**Data shown**
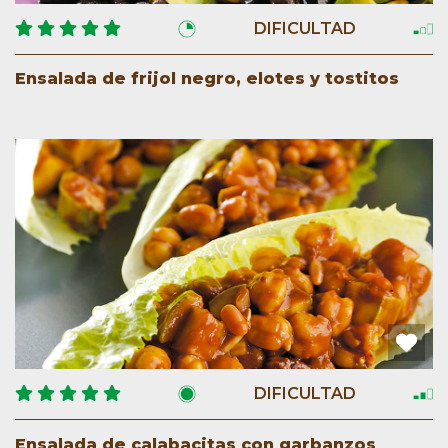
DIFICULTAD
Ensalada de frijol negro, elotes y tostitos
DIFICULTAD
Ensalada de calabacitas con garbanzos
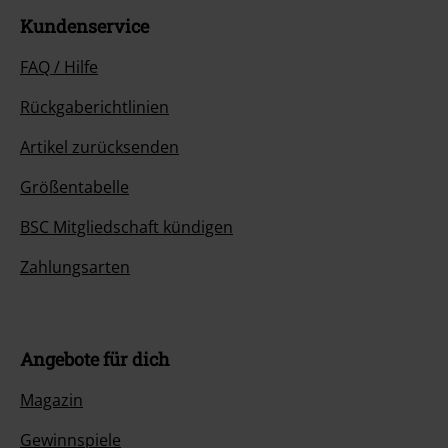
Kundenservice
FAQ / Hilfe
Rückgaberichtlinien
Artikel zurücksenden
Größentabelle
BSC Mitgliedschaft kündigen
Zahlungsarten
Angebote für dich
Magazin
Gewinnspiele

**The task**
Reproduce the listing exactly, minus its pictures.

**Result for this exercise**
DIFICULTAD
Ensalada de frijol negro, elotes y tostitos
DIFICULTAD
Ensalada de calabacitas con garbanzos
Kundenservice
FAQ / Hilfe
Rückgaberichtlinien
Artikel zurücksenden
Größentabelle
BSC Mitgliedschaft kündigen
Zahlungsarten
Angebote für dich
Magazin
Gewinnspiele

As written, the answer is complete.